Even the most optimistic bourgeois economists concede that a recovery of capitalist production would still leave massive unemployment, as the system will be unable to reabsorb a large proportion of the workers laid off in the present crisis.

Furthermore, in the era of imperialism and the scientific-technological revolution, each round of new technological innovation by the ruling class makes it more and more difficult to start the capitalist system up again after a bust. The two most important reasons are that technology reduces the skills and buying power of the workers, while at the same time increasing productivity, thus insuring that production saturates the markets at a faster and faster rate.

The question that remains for the working class is whether or not quantity has turned into quality in the matter of the capitalist recovery—that is, whether or not the scientific-technological revolution and its effects, so profoundly analyzed by Marcy, have brought capitalism to the point where society will not be able to go forward. Has the profit system reached an impasse?

Because of the previous period of expansive globalization of capital, this crisis is the most far-reaching in terms of the numbers of workers affected. The world socialization of the production process has been brought to an extraordinarily high level. Private property is becoming a more and more intolerable brake internationally.

The ruling class is trying to shift this crisis entirely onto the backs of the workers and the oppressed, just as it did during the Great Depression.

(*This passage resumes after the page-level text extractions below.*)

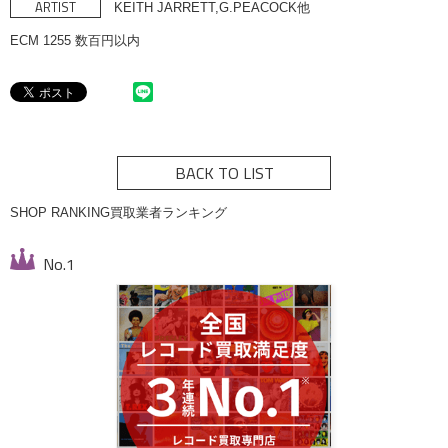
ARTIST
KEITH JARRETT,G.PEACOCK他
ECM 1255 数百円以内
BACK TO LIST
SHOP RANKING
買取業者ランキング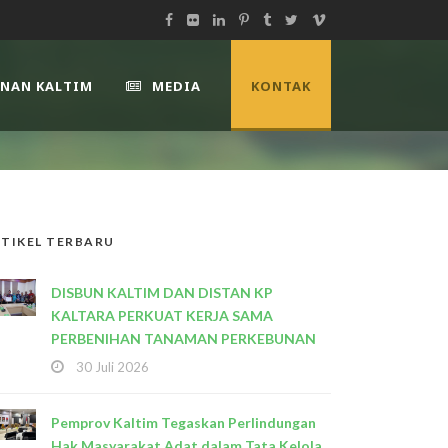
UNAN KALTIM
MEDIA
KONTAK
TIKEL TERBARU
DISBUN KALTIM DAN DISTAN KP
KALTARA PERKUAT KERJA SAMA
PERBENIHAN TANAMAN PERKEBUNAN
30 Juli 2026
Pemprov Kaltim Tegaskan Perlindungan
Hak Masyarakat Adat dalam Tata Kelola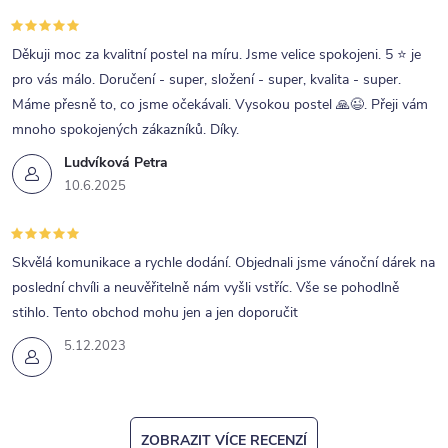
p
r
Děkuji moc za kvalitní postel na míru. Jsme velice spokojeni. 5 ⭐ je
pro vás málo. Doručení - super, složení - super, kvalita - super.
v
Máme přesně to, co jsme očekávali. Vysokou postel 🙏😉. Přeji vám
k
mnoho spokojených zákazníků. Díky.
y
Ludvíková Petra
v
10.6.2025
ý
p
Skvělá komunikace a rychle dodání. Objednali jsme vánoční dárek na
i
poslední chvíli a neuvěřitelně nám vyšli vstříc. Vše se pohodlně
s
stihlo. Tento obchod mohu jen a jen doporučit
u
5.12.2023
ZOBRAZIT VÍCE RECENZÍ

Many are promoting the notion that crisis automatically leads to uprisings and the collapse of capitalism. This is sterile, abstract thinking, far removed from the reality of the working class. It fails to take into account the disintegrating forces exerted upon the workers by a capitalist crisis of unemployment. The workers become atomized and lose the sense of strength derived from being together on the job. Their sense of confidence and of their potential power is undermined by a crisis.

It takes great efforts by working-class leaders to find strategies and tactics to counteract the effects of the downturn, develop methods of resistance to every attack and take advantage of every upturn in the economic situation to push the struggle forward onto the offensive.

This was the principal purpose of “High Tech, Low Pay” and of much of Marcy’s life work, for that matter.

Marxism has no crystal ball. It does not dole out prescriptive formulas for how a major, global capitalist crisis of profound dimensions will play itself out.

Capitalism experienced a global economic collapse during the Great Depression. A decade of mass unemployment ensued that could not be overcome except by rearmament in the U.S. and Europe and ultimately war. Thus the manifestation of the absolute, general crisis of capitalism has been economic collapse. This variant must be taken seriously. But the possibility of a protracted period of weak and short-lived recoveries alongside growing and irreversible mass unemployment must also be considered. There could be a temporary delay in a sharp crisis as a result of massive financial manipulation and capitalist state intervention. However, that it could end either in collapse or war or both must also be considered.

The precise, immediate future cannot be known. What is known is that genuine working-class leaders must prepare for struggle and adapt to any eventuality to assist the workers in dealing with the crisis, whatever form it takes. Above all, the working class must rise to assume its historic destiny as the subject of history and lead the way out of the state of permanent crisis, into which capitalism has led humanity, towards a socialist future.